今、まさに島根県においては、少子、高齢化の進行は著しく、県の財政も非常に厳しさが増大している。都市部に目を転じると東京では人口が増加し、経済力も強くなり、自分たちの立場だけを考えた施策の展開など、地方には目を向けなくなっている。

このままでは、島根県などの弱小県はどのように地域を創り、県民の生活を守っていくのか正念場にきている。

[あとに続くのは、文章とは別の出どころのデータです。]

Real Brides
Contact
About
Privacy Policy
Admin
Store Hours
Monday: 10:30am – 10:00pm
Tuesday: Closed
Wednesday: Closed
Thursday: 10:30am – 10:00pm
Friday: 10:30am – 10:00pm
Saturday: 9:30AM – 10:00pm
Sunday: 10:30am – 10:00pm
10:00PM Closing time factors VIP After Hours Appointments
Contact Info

特に、問題になるのが島根県に多くのエリアを有する中山間地域の存在である。

県民の皆様のイメージには、中山間都というのは山間部の地域ということを連想されると思う。しかし、中山間地域というのは(1)産業の振興(2)就労機会の確保(3)保険・福祉・医療サービスの確保と、その他社会における条件が不利で早急にその対策を求められている地域である。具体的には、小規模集落が散在し、買い物場所や公共交通など日常生活に不可欠なサービスの低下は、急速な人口流出を引き起こし、やがては集落の消滅に繋がる懸念がある。島根県においては県土の約90%を占める全人口のうち約46%が暮らしている地域であり、この地域は、特に少子、高齢化の進行が著しく年間約5千人の人口減少となっている。

今、島根県では「小さな拠点づくり」を重要な方策として推進しており、どの地域まで医療、教育、生活必需品の入手の方法を保障できるのか。即ち、島根県のどのエリア迄、行政が責任をもって、居住する地域の皆さんの生活要件を保持してあげることができるのか。その地域の皆さんの要望と県がしっかりとすり合わせることにより、その地域の小さな拠点の将来像について、地域と県が意識を共有する中で、両面から協力し合う必要ある。

また、島根県として県民が安全に安心して暮らせるテリトリーをどう構築していくのか。今生活している県民はもとよりであるが、将来を支える次世代のために、限られた財源をどのように活用していくのか。この現状を見つめ直し、新たな将来展望を切り開くために県民が生活するエリアをしっかりと決めて、安全に安心して暮らせる充実した環境の整備を推進する。そのことによって、県外からのIターン、Uターンの受け皿をしかりと創り上げる必要がある。

島根県において、如何に、知恵と工夫により県民の合意のもと、その対策を受け入れてもらう取り組みにさらに一層、熱意をもって進めることが重要である。「小さな拠点づくり」に必要な幹線道路等はしっかりと整備する必要がある。防災上の面から言えば、個別の防災事業には膨大な予算が必要などで防災事業の実施が困難な時には、住民の皆さんの理解と協力を得て、共同住宅の整備や避難住宅の整備などの対応を行い、そこに一緒に移転して生活してもらうなどの方法も講ずる必要がある。

これから島根県に住む人々が、島根に愛着を持って住み続けて頂くように、親や子供達が生き生きと生活できるような教育環境、生活基盤の整備、職場づくり、地域づくり等に取り組み、心あたたかなふるさとを末永く継承できるような取り組みを実践していく必要がある。